→ **WORK TO COMPLETE**:
In your copy, include every entry exactly as written but no pictures.

(GIVEN DATA)

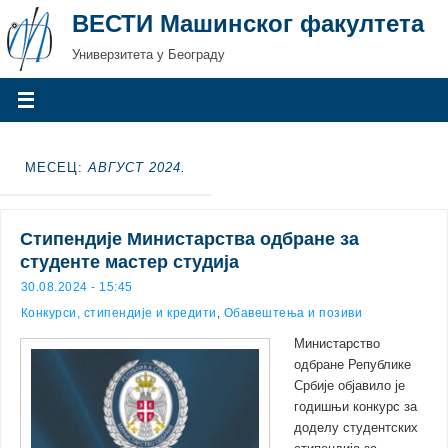
ВЕСТИ Машинског факултета
Универзитета у Београду
МЕСЕЦ:
АВГУСТ 2024.
Стипендије Министарства одбране за
студенте мастер студија
30.08.2024 - 15:45
Конкурси, стипендије и кредити
,
Обавештења и позиви
Министарство
одбране Републике
Србије објавило је
годишњи конкурс за
доделу студентских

(End GIVEN DATA)

→ **ANSWER SECTION**:
ВЕСТИ Машинског факултета
Универзитета у Београду
МЕСЕЦ:
АВГУСТ 2024.
Стипендије Министарства одбране за
студенте мастер студија
30.08.2024 - 15:45
Конкурси, стипендије и кредити
,
Обавештења и позиви
Министарство
одбране Републике
Србије објавило је
годишњи конкурс за
доделу студентских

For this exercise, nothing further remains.